Macron ratisse à droite en voulant sanctionner les familles, la gauche dénonce


Crédit Denis Charlet / AFP
Paris, France | AFP | mardi 04/07/2023 - Face aux émeutes qui ont embrasé la France, Emmanuel Macron envisage de "sanctionner financièrement" les familles, "une sorte de tarif minimum dès la première connerie" commise par leur enfant, reprenant ainsi une proposition récurrente à droite et qui indigne à gauche.

"Il faudrait qu'à la première infraction, on arrive à sanctionner financièrement et facilement les familles, une sorte de tarif minimum dès la première connerie", a glissé le chef de l'Etat à des policiers auxquels il a rendu visite dans la nuit de lundi à mardi.

Déjà vendredi, en plein cœur des nuits de violences en réaction à la mort mardi à Nanterre de Nahel 17 ans, tué par un policier, il en avait appelé à "la responsabilité des parents" pour "garder au domicile" les mineurs, qui composent une bonne partie des émeutiers.

"La République n'a pas vocation à se substituer à eux", avait-il insisté. Lundi soir, alors que les violences marquaient une accalmie, il a souhaité agir "au cas par cas" et "pas forcément" en passant par des suspensions d'allocations familiales.

La suspension des allocations familiales pour les parents de mineurs absentéistes scolaires, votée en 2010 sous Nicolas Sarkozy, à l'initiative de l'actuel président de LR Eric Ciotti, avait été abrogée sous François Hollande. 

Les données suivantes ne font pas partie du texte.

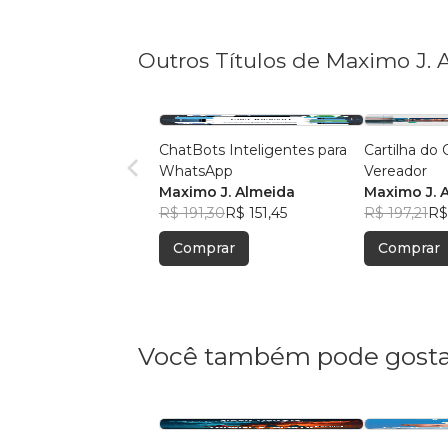
Outros Títulos de Maximo J.
ChatBots Inteligentes para
Cartilha do
WhatsApp
Vereador
Maximo J. Almeida
Maximo J. 
R$ 191,30
R$ 151,45
R$ 197,21
R$
Comprar
Comprar
Você também pode gosta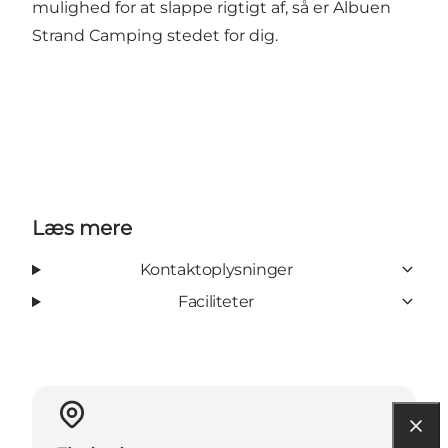
mulighed for at slappe rigtigt af, så er Albuen
Strand Camping stedet for dig.
Læs mere
Kontaktoplysninger
Faciliteter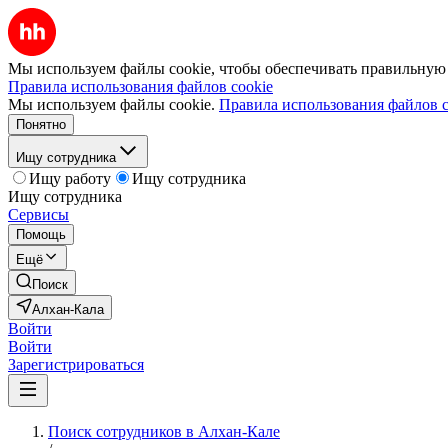
Мы используем файлы cookie, чтобы обеспечивать правильную р
Правила использования файлов cookie
Мы используем файлы cookie.
Правила использования файлов c
Понятно
Ищу сотрудника
Ищу работу
Ищу сотрудника
Ищу сотрудника
Сервисы
Помощь
Ещё
Поиск
Алхан-Кала
Войти
Войти
Зарегистрироваться
Поиск сотрудников в Алхан-Кале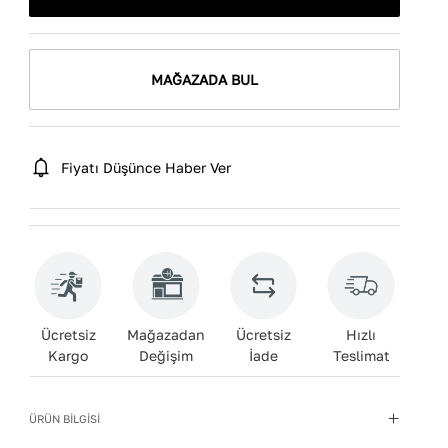
MAĞAZADA BUL
Fiyatı Düşünce Haber Ver
Ücretsiz
Mağazadan
Ücretsiz
Hızlı
Kargo
Değişim
İade
Teslimat
ÜRÜN BİLGİSİ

Mardi, le député des Alpes-Maritimes a appelé à remettre au goût du jour sa loi, en annonçant qu'il la redéposerait sur le bureau de l'Assemblée nationale. "Chiche", a-t-il lancé au gouvernement, l'exhortant à faire examiner son texte avant le 14 juillet.

En visite au commissariat de Nanterre, le président du Rassemblement national Jordan Bardella a embrayé en demandant la suspension des prestations sociales "aux parents de mineurs récidivistes".

Quelques collectivités, dont la ville de Valence dirigée par Nicolas Daragon (LR), ont adopté des sanctions financières contre les familles de mineurs faisant l'objet d'un "rappel à l'ordre ou d'une condamnation pour trouble à l'ordre public", les privant d'aides sociales.

Dans une circulaire adressée vendredi aux parquets, le ministre de la Justice Eric Dupond-Moretti rappelle que "chaque fois que des parents seront en capacité d'exercer leur autorité parentale et qu'ils ne le feront pas, il y a une responsabilité pénale (qu'il) souhaite mettre en œuvre". Les peines encourues: deux ans de prison, 30.000 euros d'amende.

"idées simplistes"

"Une sanction immédiate chaque fois qu'il y a un dérapage ? La réponse est oui", a abondé sur LCI le président du Modem François Bayrou, proche d'Emmanuel Macron, pour qui "évidemment, lorsqu'il s'agit de jeunes enfants, la sanction s'adresse aux familles". 

Mais il s'est inquiété d'une réponse unique consistant à "priver (les mères) d'une partie des revenus minimum". 

"Des jeunes qui sortent du droit chemin il y en a dans tous les milieux", a insisté mardi la députée socialiste Christine Pires Beaune. "Le gouvernement pointe du doigt d'autres responsables mais ne s'interroge pas sur ses propres responsabilités", a aussi estimé le communiste Pierre Dharréville.

La députée écologiste de Nanterre, Sabrina Sebaihi, a dénoncé un "discours uniquement répressif et sécuritaire du gouvernement". 

"Nous faisons très attention à ces idées simplistes" sur une sanction des parents, a déclaré le président des députés Liot (groupe indépendant) Bertrand Pancher. Il a appelé comme d'autres à remettre sur le métier le plan Borloo sur les banlieues, enterré par Emmanuel Macron en 2018.

Interrogé sur France 2, Ali Rabeh (Génération.s), le maire de Trappes (Yvelines), a reproché à M. Macron un discours "cynique". Il a rappelé que la population des quartiers était très largement composée de "familles monoparentales: une maman qui travaille en horaires décalés chez Carrefour et qui n'est pas là au moment où son enfant sort du collège et traîne dans la rue, elle est toute seule à bosser pour essayer de remplir le frigo". 

Les policiers rencontrés par M. Macron lundi n'ont pas non plus encouragé cette idée d'en appeler aux parents. "Mais les gamins, ils écoutent qui alors ?", a-t-il demandé dans l'échange relaté dans le Journal Le Parisien. "Les dealers, Monsieur le président, c'est d'ailleurs eux qui commencent à leur demander de se calmer depuis deux jours, parce que tout ce bazar, c'est en train de donner du tort à leur business".